Nvidia Corporation (NASDAQ: NVDA) experienced a decline in its stock price on Monday after reports surfaced indicating potential challenges in advancing its planned investment in OpenAI, possibly approaching $100 billion. The Wall Street Journal on Friday cited sources knowledgeable about the discussions, revealing unresolved questions about the status of the deal between the semiconductor leader and the AI research company.
In September, Nvidia had announced an arrangement with OpenAI involving the development of a minimum of 10 gigawatts of computing power to support OpenAI’s AI initiatives, alongside contemplation of a substantial investment that could reach up to $100 billion. However, subsequent comments from CEO Jensen Huang to industry contacts reportedly characterized the agreement as non-binding and not sealed, highlighting apprehensions concerning OpenAI’s operational discipline as well as pressures from competitors like Google and Anthropic.
During the weekend, Huang publicly disputed claims suggesting dissatisfaction with OpenAI's conduct, labeling such narratives as “nonsense.” Nevertheless, as reported by CNBC on Monday, he confirmed that the contemplated investment would cap at $100 billion, indicating no plans to exceed that figure.
Over the preceding twelve months, Nvidia's stock has appreciated by approximately 62 percent, a performance that propelled the company to become the first publicly traded entity with a market capitalization surpassing $4.5 trillion in October. This milestone underscores the firm's substantial growth, particularly in sectors connected to artificial intelligence.

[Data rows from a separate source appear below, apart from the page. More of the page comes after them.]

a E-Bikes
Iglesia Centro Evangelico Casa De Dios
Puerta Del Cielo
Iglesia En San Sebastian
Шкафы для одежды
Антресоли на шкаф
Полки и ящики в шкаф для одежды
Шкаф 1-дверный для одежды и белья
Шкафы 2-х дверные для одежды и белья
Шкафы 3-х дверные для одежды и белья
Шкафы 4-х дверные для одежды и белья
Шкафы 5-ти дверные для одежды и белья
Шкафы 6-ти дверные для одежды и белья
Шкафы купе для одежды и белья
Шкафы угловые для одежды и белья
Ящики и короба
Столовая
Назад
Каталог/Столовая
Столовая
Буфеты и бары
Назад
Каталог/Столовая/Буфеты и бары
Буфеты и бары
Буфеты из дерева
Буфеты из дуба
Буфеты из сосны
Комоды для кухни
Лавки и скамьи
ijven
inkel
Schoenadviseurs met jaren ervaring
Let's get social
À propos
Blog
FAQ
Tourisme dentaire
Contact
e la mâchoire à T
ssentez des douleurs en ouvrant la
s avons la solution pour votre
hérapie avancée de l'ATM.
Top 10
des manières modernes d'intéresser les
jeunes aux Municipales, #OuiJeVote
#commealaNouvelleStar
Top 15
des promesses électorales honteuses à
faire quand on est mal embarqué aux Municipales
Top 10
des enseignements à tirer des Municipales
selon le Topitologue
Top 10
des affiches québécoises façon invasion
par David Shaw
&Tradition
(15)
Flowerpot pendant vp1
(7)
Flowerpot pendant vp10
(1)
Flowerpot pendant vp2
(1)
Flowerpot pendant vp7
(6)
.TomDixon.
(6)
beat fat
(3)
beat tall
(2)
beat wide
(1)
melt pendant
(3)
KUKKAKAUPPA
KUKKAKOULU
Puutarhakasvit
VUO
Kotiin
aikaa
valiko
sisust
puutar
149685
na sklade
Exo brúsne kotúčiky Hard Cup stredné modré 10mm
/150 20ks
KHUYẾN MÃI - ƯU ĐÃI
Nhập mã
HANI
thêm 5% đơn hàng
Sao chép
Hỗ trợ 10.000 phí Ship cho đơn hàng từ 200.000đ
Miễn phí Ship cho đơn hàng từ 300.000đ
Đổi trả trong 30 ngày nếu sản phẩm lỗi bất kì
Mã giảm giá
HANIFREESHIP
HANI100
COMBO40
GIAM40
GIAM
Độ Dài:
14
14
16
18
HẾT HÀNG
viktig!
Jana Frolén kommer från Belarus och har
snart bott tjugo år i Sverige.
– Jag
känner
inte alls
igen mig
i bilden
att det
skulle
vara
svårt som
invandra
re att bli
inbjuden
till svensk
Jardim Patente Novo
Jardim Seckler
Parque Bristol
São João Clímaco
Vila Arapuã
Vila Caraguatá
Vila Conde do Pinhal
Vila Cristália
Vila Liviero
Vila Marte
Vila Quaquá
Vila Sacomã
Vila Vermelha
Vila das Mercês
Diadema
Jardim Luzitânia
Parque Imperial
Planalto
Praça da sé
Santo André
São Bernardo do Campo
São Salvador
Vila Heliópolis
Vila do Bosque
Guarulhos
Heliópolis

In the wake of Nvidia's CEO Jensen Huang’s keynote presentation at CES 2026, market analysts have maintained a positive outlook for the company. Huang emphasized forthcoming next-generation AI hardware and outlined a comprehensive, long-term scaling roadmap designed to meet surging computational demands.
Vivek Arya, an analyst at Bank of America Securities, underscored that announcements at CES demonstrated continued progress in AI scalability, notably with the Vera Rubin platform expected to roll out in the latter half of 2026. This platform is said to incorporate six novel chips, reinforcing Nvidia’s leadership position in AI computing technology.
Arya recommended Nvidia as a “top AI pick,” citing the firm's dominance not only in AI compute solutions but also in networking and systems integration. He also pointed to Nvidia's expansive ecosystem and sustained strong demand for its AI-related products as key contributors to the company’s favorable investment profile.
Further reinforcing the optimistic investor sentiment, Kevin Cassidy of Rosenblatt commented that Nvidia’s CES updates accentuated the nascent stages of AI development, suggesting ample growth potential remains. Cassidy indicated that the industry-wide appetite for enhanced computing capacity and improved performance persists robustly as developers seek better tools for complex AI workloads.
He noted that enhancements in AI efficiency could support earnings growth consistent with the current upward trajectory of Nvidia’s stock prices. Despite the recent stock dip, such analyst perspectives indicate confidence in the company's strategic direction and market positioning.
At the time of publication, Nvidia’s shares were down by approximately 1.36 percent, trading near $188.53, reflecting investor reactions to the mixed news surrounding the OpenAI collaboration and broader market dynamics.
Given Nvidia's pivotal role in supplying AI infrastructure, developments regarding its investments and partnerships, particularly with prominent entities like OpenAI, will remain closely monitored. Maintaining clarity about financial commitments and strategic priorities is crucial amid a competitive landscape where rivals such as Google and Anthropic intensify technology innovation efforts.